FIG. “The embodiment shown in FIG. 24 is made of one piece of clear material as it covers the anterior tooth. You can either thermoform a sheet of material to cover the anterior teeth or print it using a 3-D printer. As in the first embodiment, interconnecting elements are not separately manufactured. A single-piece dental positioning appliance can be vacuum-formed on top of a plastic model. The appliance’s flange 16 extends over the gum tissue. This embodiment differs in that the flange 16 covers the entire interdental area, including the interdental and papillae. The plastic shell material is used to make cuts between the teeth. However, the shell does not completely separate into the tooth-clasping elements. The area 51 that is cut between the teeth forms a U-shaped interconnecting piece 52. It ends at the gum line. The appliance’s flange section, which includes the area between the teeth that covers the interdental papillae 51, serves the same purpose as the interconnecting loop-shaped 17 between two adjacent tooth-clasping element in the earlier embodiments. The flange extension of this appliance over the gum tissue would not allow for sufficient material to allow the interdental portion to perform the role of flexible interconnecting elements. This appliance would be printed on a 3-D printer and will have the same shape and size as the thermoformed version. The printer would not make cuts in the material to create the interdental gaps. Instead, it would simply not print those areas where the thermoformed appliance was removed.

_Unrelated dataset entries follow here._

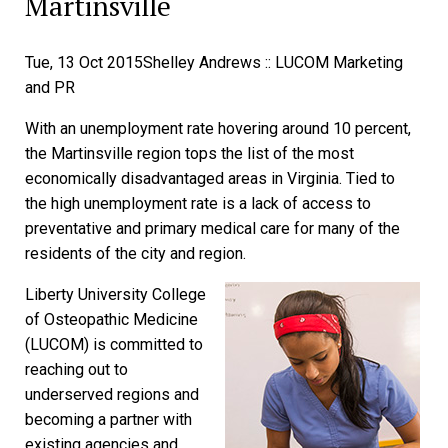
Martinsville
Tue, 13 Oct 2015
Shelley Andrews :: LUCOM Marketing
and PR
With an unemployment rate hovering around 10 percent,
the Martinsville region tops the list of the most
economically disadvantaged areas in Virginia. Tied to
the high unemployment rate is a lack of access to
preventative and primary medical care for many of the
residents of the city and region.
Liberty University College
of Osteopathic Medicine
(LUCOM) is committed to
reaching out to
underserved regions and
becoming a partner with
existing agencies and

“Alternatively, you can use the FIG. 24 can also be made by removing some of its appliance material to make it more flexible. This material can be considered’removed’ in two ways. If the appliance is thermoformed, then you can remove a portion of it by using a CNC laser cutter or CNC milling machine. A 3-D printer can be used to fabricate the appliance. However, only a portion of the plastic covering the teeth will be printed. This leaves spaces that are not covered. FIG. 24 is a similar embodiment to FIG. FIG. 24 looks very similar to FIG. 24 is very similar to the embodiment in FIGS. 11 and 12. Both embodiments can be made from one piece of material that covers each dental arch. Flexible interconnecting elements are the flange material that covers the gum tissue and the lingual and facial sides of the teeth. The additional flange material that covers the interdental area serves as the flange material. FIG. 2 shows the additional flange material that covers the interdental gum tissue (specifically the interdental-papillae). 24. However, it should be understood that this additional flange material covering the interdental gum tissue area (specifically covering the interdental papillae) is only shown in FIG.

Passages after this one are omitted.